▶ [Data for this task]
··········
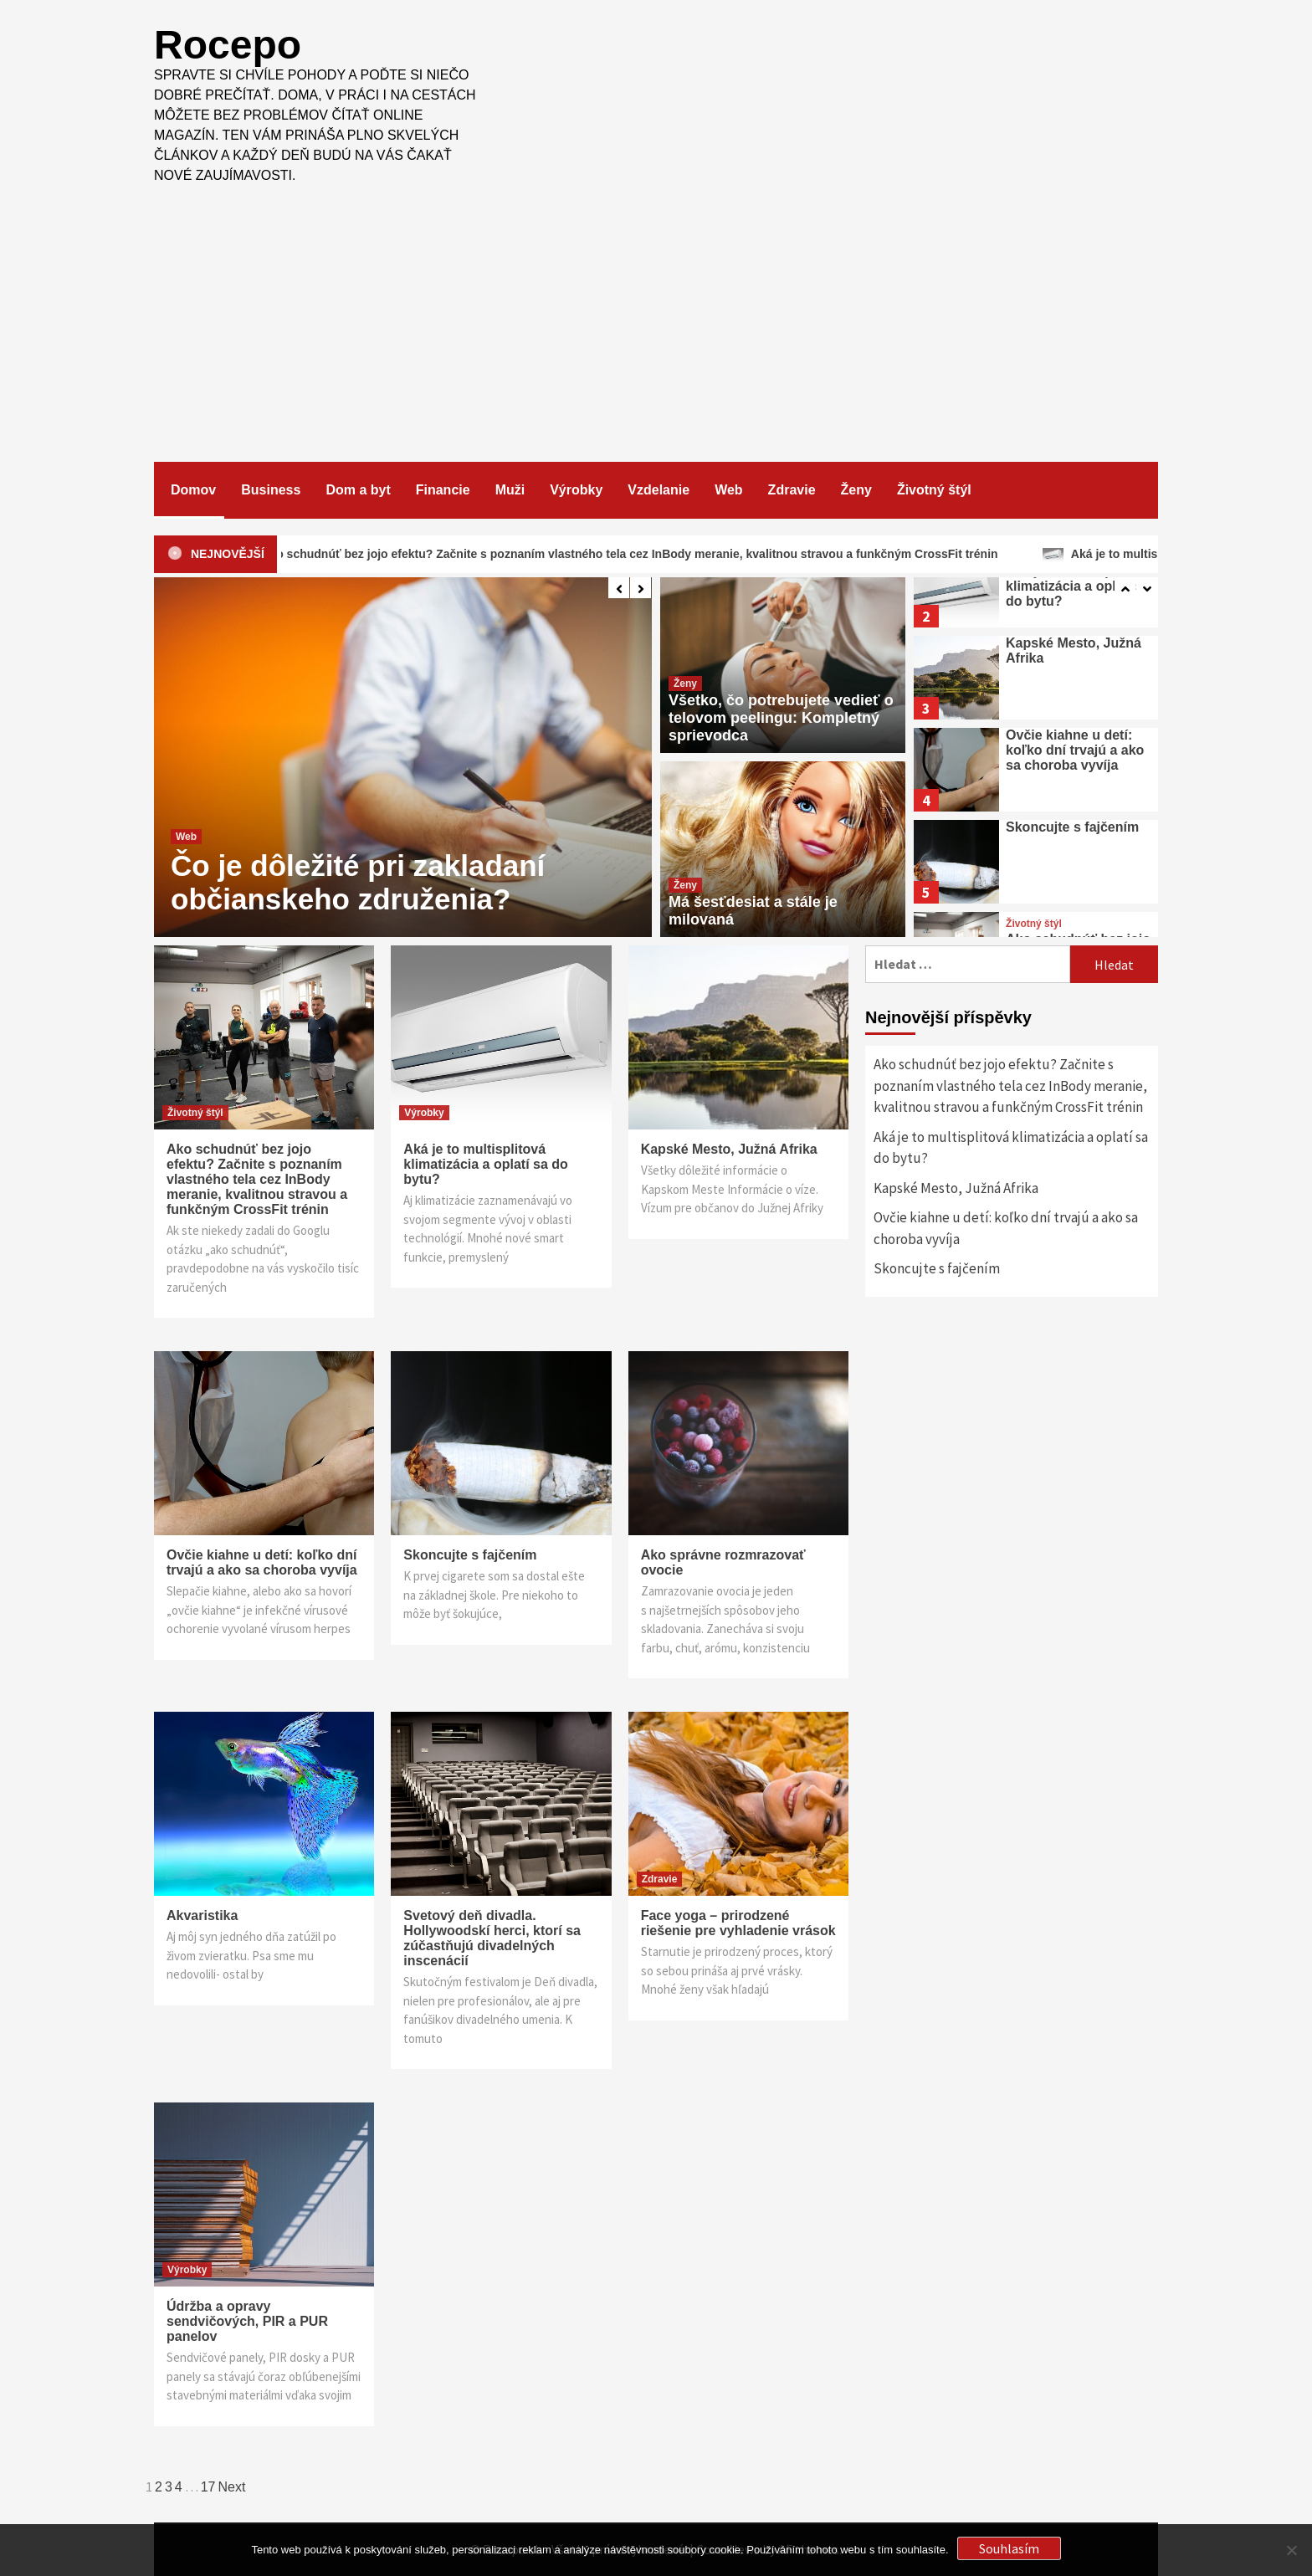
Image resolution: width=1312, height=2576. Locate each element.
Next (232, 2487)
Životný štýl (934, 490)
··········
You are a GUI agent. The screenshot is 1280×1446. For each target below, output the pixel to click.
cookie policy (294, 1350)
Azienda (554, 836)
··········
▶ [Problem to solve] In the material above, find the line containing "Image resolution: width=1312, height=2576." and the line containing "Životný štýl (934, 490)", then write out exactly those two lines and every line between them, and nothing more.

▶ [Output below]
Image resolution: width=1312, height=2576. Locate each element.
Next (232, 2487)
Životný štýl (934, 490)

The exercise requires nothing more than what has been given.